Building a Voice-Activated Calorie Tracking App with Pico Voice and Rhino

February 20, 2025

I recently started creating a calorie tracking app that accepts voice commands for hands-free user-friendly interaction.


Understanding the Problem

Manually logging calories can be tedious. Many people already use voice assistants, so letting users say commands like “Add 500 calories” simplifies the process. The app calculates totals and compares them with daily goals, making it easier to stay on track without typing. In hindsight, I should have just let users say numbers; instead, I created a map of intents and calories so they can say, “Hey, add this hotdog.


Inspiration from My Dad's Health Journey

My dad’s diagnosis led him to track health data and calories more closely. Watching him manually note everything inspired me to make a more interactive tool.


Choosing Pico Voice and Rhino for Voice Interactions

  • Wake Word Detection (Pico Voice): Listens for a trigger phrase (e.g., “Hey Add This”).
  • Inference (Rhino): Understands commands once the app “wakes up,” like “Set my calorie goal to 2000.”

These two tools allowed me to integrate voice features without relying heavily on cloud-based services, keeping data processing on the device.


The Pico Voice Context YAML: Crafting Custom Commands

Setting up Rhino required defining a Context YAML:

contexts:
  - name: "calories"
    intents:
      - intent: "CALCULATE_CALORIES"
        examples:
          - "How many calories did I eat today?"
          - "What is my total calorie count?"
      - intent: "SET_GOAL"
        examples:
          - "Set my calorie goal to 2000"
          - "I want to eat 2500 calories today"
      - intent: "GET_GOAL"
        examples:
          - "What is my calorie goal?"
      - intent: "COMPARE_TO_GOAL"
        examples:
          - "How many calories am I away from my goal?"
    slots:
      - name: "calories_amount"
        type: "NUMBER"
      - name: "date"
        type: "DATE"

Intents define the user’s request (e.g., “SET_GOAL”), while slots capture variables like the calorie amount. Training this model taught me the power of well-structured voice interactions.

Integrating with My App: Making it Practical After training the model, I integrated it into a React Native app. Pico Voice’s SDK provided a straightforward way to detect the wake word, then pass recognized commands to my app’s state. The result: a hands-free calorie logging experience.

Lessons Learned Voice Interaction Adds Value: Users can track calories without manually typing. Rhino’s Flexibility: Customizing intents and slots tailors the experience to my app’s needs. Voice Processing Challenges: Fine-tuning models to handle diverse phrasings takes time. Performance Matters: Reliable wake word detection and fast inference are crucial for smooth user interaction. A Spark of Curiosity: Event-Driven Semi-Autonomous Systems Bill Burnham (former CTO for U.S. Special Operations Command) points out that future enterprise IT must handle AI workloads. This aligns with my interest in event-driven, semi-autonomous systems that respond in real-time. It’s an area I’m eager to explore further.

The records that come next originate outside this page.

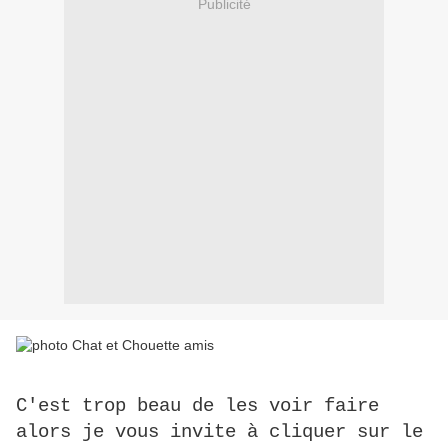
Publicité
C'est trop beau de les voir faire
alors je vous invite à cliquer sur le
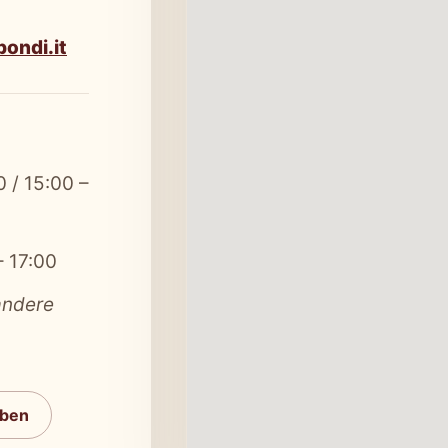
ondi.it
0 / 15:00 –
– 17:00
andere
iben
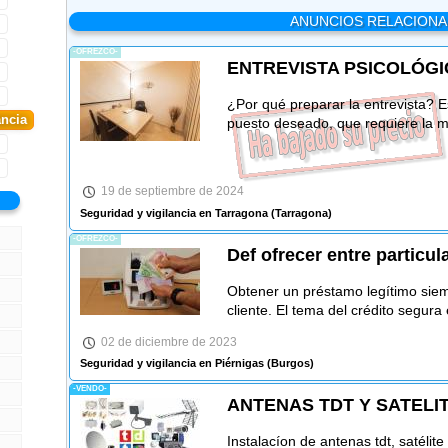
ANUNCIOS RELACION
-OFREZCO-
ENTREVISTA PSICOLÓG
¿Por qué preparar la entrevista? E
ancia
puesto deseado, que requiere la 
19 de septiembre de 2024
Seguridad y vigilancia en Tarragona
(Tarragona)
-OFREZCO-
Def ofrecer entre particula
Obtener un préstamo legítimo siem
cliente. El tema del crédito segura
02 de diciembre de 2023
Seguridad y vigilancia en Piérnigas
(Burgos)
-VENDO-
ANTENAS TDT Y SATELI
Instalacíon de antenas tdt, satélite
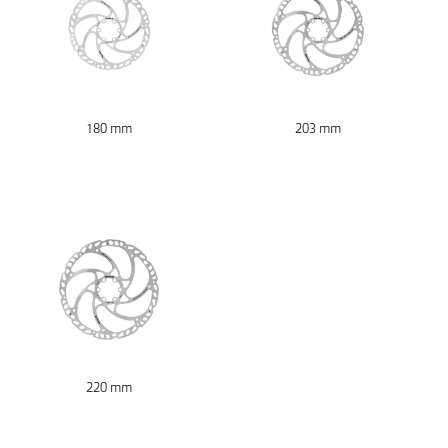
180 mm
203 mm
220 mm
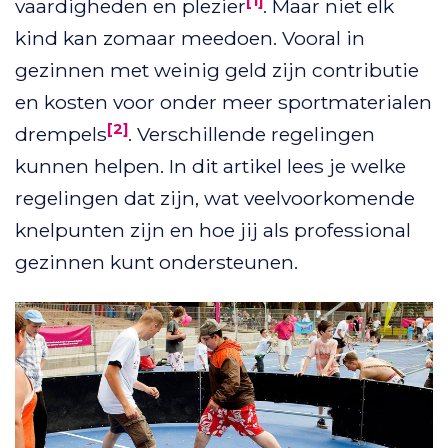
[1]
vaardigheden en plezier
. Maar niet elk
kind kan zomaar meedoen. Vooral in
gezinnen met weinig geld zijn contributie
en kosten voor onder meer sportmaterialen
[2]
drempels
. Verschillende regelingen
kunnen helpen. In dit artikel lees je welke
regelingen dat zijn, wat veelvoorkomende
knelpunten zijn en hoe jij als professional
gezinnen kunt ondersteunen.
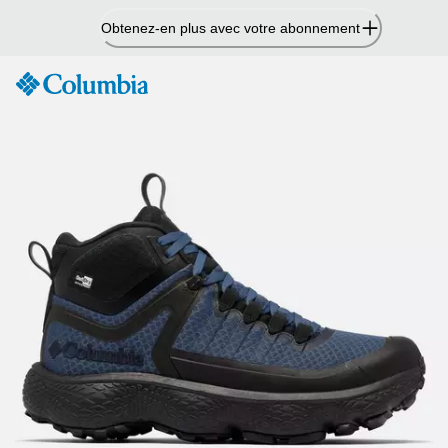
Passer
Obtenez-en plus avec votre abonnement
au
contenu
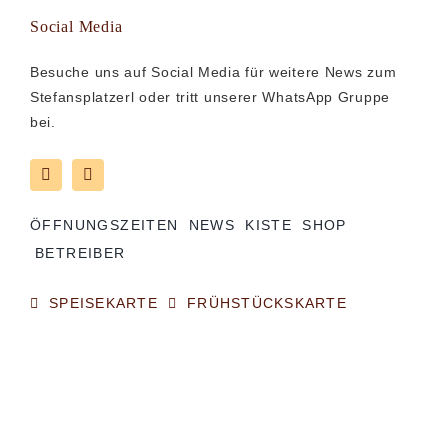
Social Media
Besuche uns auf Social Media für weitere News zum
Stefansplatzerl oder tritt unserer WhatsApp Gruppe
bei.
ÖFFNUNGSZEITEN
NEWS
KISTE
SHOP
BETREIBER
SPEISEKARTE
FRÜHSTÜCKSKARTE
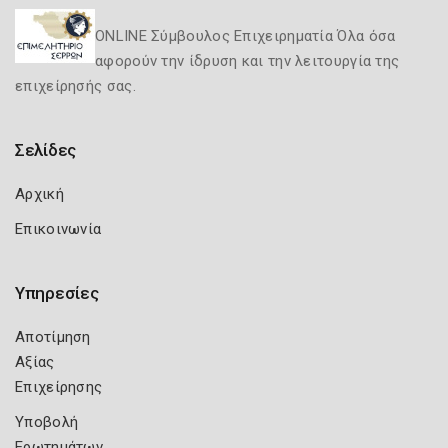
ONLINE Σύμβουλος Επιχειρηματία Όλα όσα
αφορούν την ίδρυση και την λειτουργία της
επιχείρησής σας.
Σελίδες
Αρχική
Επικοινωνία
Υπηρεσίες
Αποτίμηση
Αξίας
Επιχείρησης
Υποβολή
Ερωτημάτων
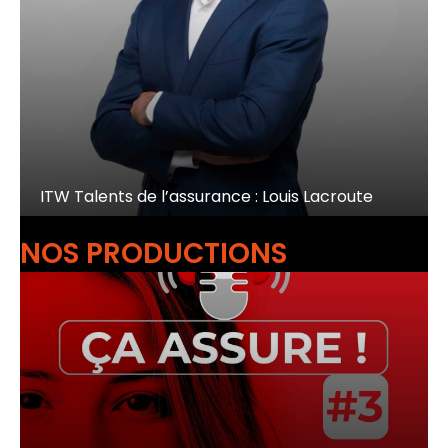
ITW Talents de l’assurance : Louis Lacroute
NOS PRODUCTIONS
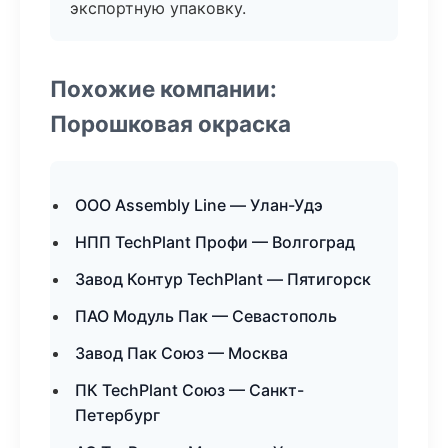
экспортную упаковку.
Похожие компании:
Порошковая окраска
ООО Assembly Line — Улан-Удэ
НПП TechPlant Профи — Волгоград
Завод Контур TechPlant — Пятигорск
ПАО Модуль Пак — Севастополь
Завод Пак Союз — Москва
ПК TechPlant Союз — Санкт-
Петербург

What's Next for the Project? I plan to:

Add multi-day calorie tracking and progress charts. Tying It All Together: From Training My First Model to Object Recognition AI Building this voice-activated tracker was a lot of fun, and I’m already brainstorming new voice integration app ideas. It runs in the background once the app is opened, but I’m considering a headless process so it can work continuously. I’m also looking into service workers, which I used in a Next.js app Time Calculator to power a low-computation LLM.

Disclaimer: The views and opinions expressed in this blog post are solely my own and do not reflect the views of my employer, colleagues, or any affiliated organization.